▶ [Dataset records]:
____________

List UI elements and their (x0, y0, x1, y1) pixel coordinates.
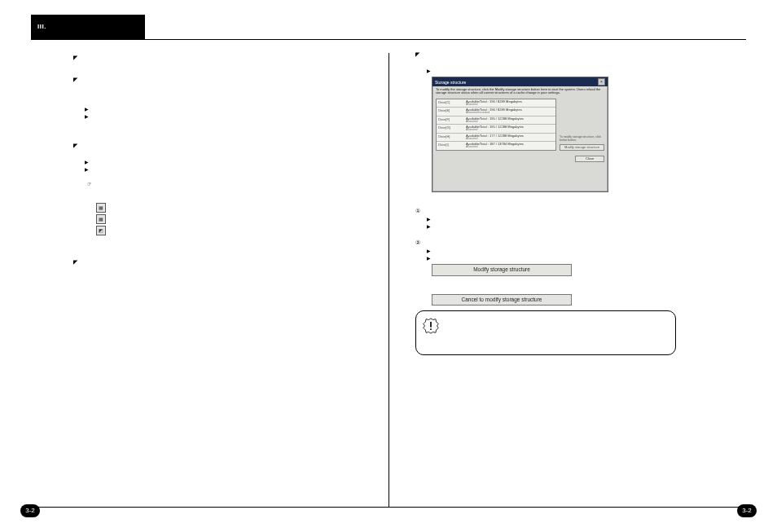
close-icon[interactable]: × (598, 78, 605, 86)
triangle-icon: ▶ (427, 68, 433, 73)
table-row: Drive[F] Available/Total : 195 / 12288 M… (437, 117, 555, 125)
modify-storage-structure-button[interactable]: Modify storage structure (432, 264, 572, 276)
toolbar-glyph-icon: ◩ (96, 226, 106, 235)
page-number-right: 3-2 (737, 504, 757, 517)
drive-status: Allocated (466, 138, 554, 141)
warning-box (415, 310, 676, 355)
list-item: ▶ (85, 166, 399, 172)
list-item: ▶ (85, 113, 399, 119)
drive-status: Allocated (466, 103, 554, 107)
list-item: ▶ (427, 216, 741, 222)
modify-storage-button[interactable]: Modify storage structure (560, 144, 604, 151)
side-hint-text: To modify storage structure, click below… (560, 135, 604, 143)
triangle-icon: ▶ (427, 248, 433, 253)
drive-status: Allocated/recorded (466, 112, 554, 115)
triangle-icon: ▶ (427, 256, 433, 261)
icon-definition-row: ▦ (96, 203, 399, 213)
list-item: ▶ (427, 223, 741, 229)
drive-label: Drive[I] (437, 142, 464, 150)
page-number-left: 3-2 (20, 504, 40, 517)
list-item: ◤ (73, 54, 399, 61)
list-item: ▶ (85, 106, 399, 112)
close-button[interactable]: Close (575, 156, 604, 162)
list-item: ▶ (427, 68, 741, 73)
drive-label: Drive[G] (437, 125, 464, 133)
icon-definition-row: ▦ (96, 214, 399, 224)
list-item: ◤ (73, 76, 399, 83)
numbered-step: ① (415, 207, 741, 214)
toolbar-glyph-icon: ▦ (96, 214, 106, 224)
note-row: ☞ (85, 182, 399, 188)
numbered-step: ② (415, 239, 741, 246)
svg-rect-1 (430, 322, 432, 328)
right-column: ◤ ▶ Storage structure × To modify the st… (415, 49, 741, 499)
dialog-titlebar: Storage structure × (432, 77, 608, 86)
table-row: Drive[I] Available/Total : 187 / 13784 M… (437, 142, 555, 150)
index-marker-icon: ◤ (73, 258, 81, 266)
triangle-icon: ▶ (427, 217, 433, 222)
warning-icon (423, 318, 439, 334)
list-item: ▶ (427, 255, 741, 261)
dialog-title-text: Storage structure (435, 79, 466, 86)
left-column: ◤ ◤ ▶ ▶ ◤ ▶ ▶ (73, 49, 399, 499)
list-item: ◤ (415, 51, 741, 58)
dialog-footer: Close (432, 152, 608, 164)
table-row: Drive[C] Available/Total : 196 / 8289 Me… (437, 99, 555, 108)
storage-structure-dialog: Storage structure × To modify the storag… (432, 77, 608, 192)
list-item: ▶ (85, 159, 399, 165)
drive-label: Drive[F] (437, 117, 464, 125)
drive-status: Allocated (466, 129, 554, 132)
table-row: Drive[G] Available/Total : 195 / 12288 M… (437, 125, 555, 134)
index-marker-icon: ◤ (73, 76, 81, 83)
list-item: ▶ (427, 248, 741, 253)
triangle-icon: ▶ (85, 107, 91, 112)
dialog-description: To modify the storage structure, click t… (432, 86, 608, 97)
dialog-body: Drive[C] Available/Total : 196 / 8289 Me… (432, 97, 608, 152)
toolbar-glyph-icon: ▦ (96, 203, 106, 213)
note-marker-icon: ☞ (85, 182, 93, 188)
drive-status: Allocated (466, 146, 554, 149)
triangle-icon: ▶ (85, 160, 91, 165)
manual-page: III. ◤ ◤ ▶ ▶ ◤ ▶ (0, 0, 777, 532)
table-row: Drive[E] Available/Total : 196 / 8289 Me… (437, 108, 555, 117)
triangle-icon: ▶ (427, 224, 433, 229)
step-number-icon: ① (415, 207, 424, 214)
list-item: ◤ (73, 142, 399, 149)
list-item: ◤ (73, 258, 399, 266)
cancel-modify-storage-button[interactable]: Cancel to modify storage structure (432, 294, 572, 306)
step-number-icon: ② (415, 239, 424, 246)
triangle-icon: ▶ (85, 114, 91, 119)
index-marker-icon: ◤ (73, 54, 81, 61)
svg-rect-2 (430, 329, 432, 331)
index-marker-icon: ◤ (415, 51, 424, 58)
drive-label: Drive[H] (437, 134, 464, 142)
index-marker-icon: ◤ (73, 142, 81, 149)
table-row: Drive[H] Available/Total : 177 / 12288 M… (437, 134, 555, 143)
drive-status: Allocated (466, 121, 554, 124)
icon-definition-row: ◩ (96, 226, 399, 235)
triangle-icon: ▶ (85, 167, 91, 172)
drive-table: Drive[C] Available/Total : 196 / 8289 Me… (436, 99, 556, 151)
dialog-side-panel: To modify storage structure, click below… (560, 99, 604, 151)
drive-label: Drive[C] (437, 99, 464, 108)
drive-label: Drive[E] (437, 108, 464, 116)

____________

▶ [EXERCISE DESCRIPTION]: What is needed is an exact copy of the entries above, with no images in it.

▶ [YOUR RESPONSE]:
List UI elements and their (x0, y0, x1, y1) pixel coordinates.
close-icon[interactable]: × (598, 78, 605, 86)
triangle-icon: ▶ (427, 68, 433, 73)
table-row: Drive[F] Available/Total : 195 / 12288 M… (437, 117, 555, 125)
modify-storage-structure-button[interactable]: Modify storage structure (432, 264, 572, 276)
toolbar-glyph-icon: ◩ (96, 226, 106, 235)
page-number-right: 3-2 (737, 504, 757, 517)
drive-status: Allocated (466, 138, 554, 141)
warning-box (415, 310, 676, 355)
list-item: ▶ (85, 166, 399, 172)
list-item: ▶ (85, 113, 399, 119)
drive-status: Allocated (466, 103, 554, 107)
list-item: ▶ (427, 216, 741, 222)
modify-storage-button[interactable]: Modify storage structure (560, 144, 604, 151)
side-hint-text: To modify storage structure, click below… (560, 135, 604, 143)
triangle-icon: ▶ (427, 248, 433, 253)
drive-status: Allocated/recorded (466, 112, 554, 115)
triangle-icon: ▶ (427, 256, 433, 261)
icon-definition-row: ▦ (96, 203, 399, 213)
list-item: ▶ (427, 223, 741, 229)
drive-label: Drive[I] (437, 142, 464, 150)
page-number-left: 3-2 (20, 504, 40, 517)
list-item: ◤ (73, 54, 399, 61)
list-item: ▶ (85, 106, 399, 112)
close-button[interactable]: Close (575, 156, 604, 162)
list-item: ▶ (427, 68, 741, 73)
drive-label: Drive[G] (437, 125, 464, 133)
icon-definition-row: ▦ (96, 214, 399, 224)
list-item: ◤ (73, 76, 399, 83)
numbered-step: ① (415, 207, 741, 214)
toolbar-glyph-icon: ▦ (96, 214, 106, 224)
note-row: ☞ (85, 182, 399, 188)
numbered-step: ② (415, 239, 741, 246)
svg-rect-1 (430, 322, 432, 328)
right-column: ◤ ▶ Storage structure × To modify the st… (415, 49, 741, 499)
dialog-titlebar: Storage structure × (432, 77, 608, 86)
table-row: Drive[I] Available/Total : 187 / 13784 M… (437, 142, 555, 150)
index-marker-icon: ◤ (73, 258, 81, 266)
triangle-icon: ▶ (427, 217, 433, 222)
warning-icon (423, 318, 439, 334)
list-item: ▶ (427, 255, 741, 261)
dialog-title-text: Storage structure (435, 79, 466, 86)
left-column: ◤ ◤ ▶ ▶ ◤ ▶ ▶ (73, 49, 399, 499)
list-item: ◤ (415, 51, 741, 58)
dialog-footer: Close (432, 152, 608, 164)
table-row: Drive[C] Available/Total : 196 / 8289 Me… (437, 99, 555, 108)
storage-structure-dialog: Storage structure × To modify the storag… (432, 77, 608, 192)
list-item: ▶ (85, 159, 399, 165)
drive-label: Drive[F] (437, 117, 464, 125)
drive-status: Allocated (466, 129, 554, 132)
table-row: Drive[G] Available/Total : 195 / 12288 M… (437, 125, 555, 134)
index-marker-icon: ◤ (73, 76, 81, 83)
list-item: ▶ (427, 248, 741, 253)
triangle-icon: ▶ (85, 107, 91, 112)
dialog-description: To modify the storage structure, click t… (432, 86, 608, 97)
dialog-body: Drive[C] Available/Total : 196 / 8289 Me… (432, 97, 608, 152)
toolbar-glyph-icon: ▦ (96, 203, 106, 213)
note-marker-icon: ☞ (85, 182, 93, 188)
drive-status: Allocated (466, 146, 554, 149)
triangle-icon: ▶ (85, 160, 91, 165)
manual-page: III. ◤ ◤ ▶ ▶ ◤ ▶ (0, 0, 777, 532)
table-row: Drive[E] Available/Total : 196 / 8289 Me… (437, 108, 555, 117)
triangle-icon: ▶ (427, 224, 433, 229)
step-number-icon: ① (415, 207, 424, 214)
list-item: ◤ (73, 142, 399, 149)
list-item: ◤ (73, 258, 399, 266)
cancel-modify-storage-button[interactable]: Cancel to modify storage structure (432, 294, 572, 306)
step-number-icon: ② (415, 239, 424, 246)
triangle-icon: ▶ (85, 114, 91, 119)
index-marker-icon: ◤ (73, 54, 81, 61)
svg-rect-2 (430, 329, 432, 331)
index-marker-icon: ◤ (415, 51, 424, 58)
drive-label: Drive[H] (437, 134, 464, 142)
index-marker-icon: ◤ (73, 142, 81, 149)
table-row: Drive[H] Available/Total : 177 / 12288 M… (437, 134, 555, 143)
drive-status: Allocated (466, 121, 554, 124)
icon-definition-row: ◩ (96, 226, 399, 235)
triangle-icon: ▶ (85, 167, 91, 172)
drive-table: Drive[C] Available/Total : 196 / 8289 Me… (436, 99, 556, 151)
dialog-side-panel: To modify storage structure, click below… (560, 99, 604, 151)
drive-label: Drive[C] (437, 99, 464, 108)
drive-label: Drive[E] (437, 108, 464, 116)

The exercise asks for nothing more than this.